Who is Tim Jenison? Well, Tim Jenison is not or has ever been a painter.Tim Jenison is a Texas-based inventor considered one of the main driving forces behind the video desktop revolution. In 1985 he founded the very successful NewTek, a hardware and software digital imaging company currently based in San Diego, Texas. Definitely not a painter. But he likes Vermeer. A lot.

He became interested in Vermeer’s paintings when his daughter gave him a copy of “David Hockney’s  Secret Knowledge”, a book that discusses the use of technology and particularly  the use of  optical devices in Vermeer´s work. This possibility, that Vermeer might have been not only an artist, but a sort of inventor, a geek, as Tim himself says it, struck him into a sort of kinship that would later develop into an obsession with the dutch master.

-Paintings are documents- affirms David Hockney. For years Penn & Teller have been performing a variation of the magic act “Man In a Box” in which they very comically reveal the secret of how the trick is actually performed. Magic tricks can be documents too. And for years, Penn & Teller have been making a statement, things can be far more admirable when “magic” is removed from the equation. “Tim’s Vermeer” is far more that just the recording of an amazing achievement. It’s a celebration, a document, like Tim’s painting itself, that reduces the absurd distance between artists and technology all the while humanizing, demystifying, and maybe even redefining a big chunk of our current idea behind “the artistic genius”. By no means should Vermeer’s artistic talent be threatened by this. Discovering a very plausible – but still extremely hard- way in which he managed to achieve such enchanting paintings, based not on some magically incomprehensible god given talent, but through work, and ingenuity and perseverance and pain, is to me, far more interesting and worthy of admiration. As Penn Jillette so eloquently puts it -Unfathomable genius doesn’t mean anything- I agree.

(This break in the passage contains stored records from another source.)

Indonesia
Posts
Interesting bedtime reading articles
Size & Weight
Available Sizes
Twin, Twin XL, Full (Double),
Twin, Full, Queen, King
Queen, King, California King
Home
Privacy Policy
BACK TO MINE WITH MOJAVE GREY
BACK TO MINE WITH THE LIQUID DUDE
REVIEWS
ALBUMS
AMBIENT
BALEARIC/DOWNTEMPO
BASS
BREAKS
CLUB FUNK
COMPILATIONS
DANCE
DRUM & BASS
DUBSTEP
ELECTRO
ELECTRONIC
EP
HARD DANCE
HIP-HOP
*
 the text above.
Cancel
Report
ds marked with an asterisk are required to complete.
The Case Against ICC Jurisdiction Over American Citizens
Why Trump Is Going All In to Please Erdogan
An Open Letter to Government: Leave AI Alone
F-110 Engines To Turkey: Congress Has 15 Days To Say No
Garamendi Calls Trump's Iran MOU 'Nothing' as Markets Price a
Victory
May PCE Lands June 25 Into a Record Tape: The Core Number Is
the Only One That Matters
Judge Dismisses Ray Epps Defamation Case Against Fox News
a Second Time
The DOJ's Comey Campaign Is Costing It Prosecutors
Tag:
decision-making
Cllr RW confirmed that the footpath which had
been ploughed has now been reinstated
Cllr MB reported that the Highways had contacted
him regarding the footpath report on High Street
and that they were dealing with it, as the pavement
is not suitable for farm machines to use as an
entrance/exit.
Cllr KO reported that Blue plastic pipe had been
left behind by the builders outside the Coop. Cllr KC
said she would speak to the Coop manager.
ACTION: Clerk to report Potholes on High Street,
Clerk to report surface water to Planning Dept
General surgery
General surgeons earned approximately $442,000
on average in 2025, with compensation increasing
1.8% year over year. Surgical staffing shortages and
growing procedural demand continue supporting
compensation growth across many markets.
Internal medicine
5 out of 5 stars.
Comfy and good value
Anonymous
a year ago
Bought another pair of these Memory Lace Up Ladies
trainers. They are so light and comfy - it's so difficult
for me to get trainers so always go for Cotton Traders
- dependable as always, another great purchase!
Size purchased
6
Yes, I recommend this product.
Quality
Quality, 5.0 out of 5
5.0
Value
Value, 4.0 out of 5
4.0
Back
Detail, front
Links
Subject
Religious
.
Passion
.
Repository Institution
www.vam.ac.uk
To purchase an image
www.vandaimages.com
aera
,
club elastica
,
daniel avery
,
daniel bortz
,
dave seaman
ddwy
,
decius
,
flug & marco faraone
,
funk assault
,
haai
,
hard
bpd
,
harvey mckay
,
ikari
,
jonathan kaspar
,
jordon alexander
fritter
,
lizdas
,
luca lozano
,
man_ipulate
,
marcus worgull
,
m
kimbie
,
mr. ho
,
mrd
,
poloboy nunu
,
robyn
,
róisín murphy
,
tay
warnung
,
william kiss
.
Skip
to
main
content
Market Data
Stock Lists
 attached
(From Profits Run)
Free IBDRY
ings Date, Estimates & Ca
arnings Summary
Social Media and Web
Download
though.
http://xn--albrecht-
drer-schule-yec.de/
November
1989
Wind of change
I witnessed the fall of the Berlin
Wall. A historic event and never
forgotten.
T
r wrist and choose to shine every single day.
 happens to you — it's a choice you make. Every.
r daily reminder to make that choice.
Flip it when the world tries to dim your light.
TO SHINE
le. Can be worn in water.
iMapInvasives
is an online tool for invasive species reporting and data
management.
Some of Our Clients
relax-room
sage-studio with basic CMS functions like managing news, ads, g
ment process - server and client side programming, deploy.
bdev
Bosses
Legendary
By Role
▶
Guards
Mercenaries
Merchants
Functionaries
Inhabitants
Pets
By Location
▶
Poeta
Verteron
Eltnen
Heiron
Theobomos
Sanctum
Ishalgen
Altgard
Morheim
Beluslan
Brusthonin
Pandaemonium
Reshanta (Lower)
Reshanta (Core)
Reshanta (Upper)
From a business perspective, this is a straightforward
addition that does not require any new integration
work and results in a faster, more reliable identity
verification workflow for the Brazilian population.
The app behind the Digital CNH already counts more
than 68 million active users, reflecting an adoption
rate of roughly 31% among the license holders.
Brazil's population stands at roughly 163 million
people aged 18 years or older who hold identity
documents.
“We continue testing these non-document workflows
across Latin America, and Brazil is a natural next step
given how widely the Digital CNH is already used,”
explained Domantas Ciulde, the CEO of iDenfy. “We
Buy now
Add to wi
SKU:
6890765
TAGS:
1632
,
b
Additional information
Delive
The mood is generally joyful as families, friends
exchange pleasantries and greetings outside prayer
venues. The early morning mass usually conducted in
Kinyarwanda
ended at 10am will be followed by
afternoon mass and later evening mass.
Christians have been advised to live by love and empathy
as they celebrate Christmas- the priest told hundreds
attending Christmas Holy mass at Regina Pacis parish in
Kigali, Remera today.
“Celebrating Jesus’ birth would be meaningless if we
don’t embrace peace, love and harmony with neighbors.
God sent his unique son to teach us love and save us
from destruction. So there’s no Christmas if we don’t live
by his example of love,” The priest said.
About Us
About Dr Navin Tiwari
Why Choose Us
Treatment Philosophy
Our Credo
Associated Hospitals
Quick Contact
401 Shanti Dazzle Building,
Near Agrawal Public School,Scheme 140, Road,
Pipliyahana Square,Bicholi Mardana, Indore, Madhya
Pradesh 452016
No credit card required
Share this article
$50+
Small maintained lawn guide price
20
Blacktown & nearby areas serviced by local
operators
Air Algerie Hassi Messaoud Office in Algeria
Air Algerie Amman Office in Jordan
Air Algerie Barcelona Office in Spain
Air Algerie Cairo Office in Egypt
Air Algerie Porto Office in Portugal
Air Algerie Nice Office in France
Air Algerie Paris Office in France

It took Tim Jenison seven years to complete his dream of  painting “The Music Lesson”.  He had to invent-or maybe reinvent- optical devices, he read books, learnt dutch, learned how to make paint, became a carpenter, an upholsterer, a lens maker, a contractor, and spent nearly a year in the actual process of painting. Still some might think Tim’s attempt was blasphemous and futile; he could never paint a real Vermeer. And maybe so, but it is far easier to attribute an amazing work of art to the magically acquired genius of its author, than to acknowledge that it was achieved through sacrifice and work.We often choose “he is a genius” over “we are lazy”. And maybe that is wrong.

The word “Painter” wouldn’t normally evoke  the image of Tim Jenison. And yet he made a Vermeer. And it is wonderful.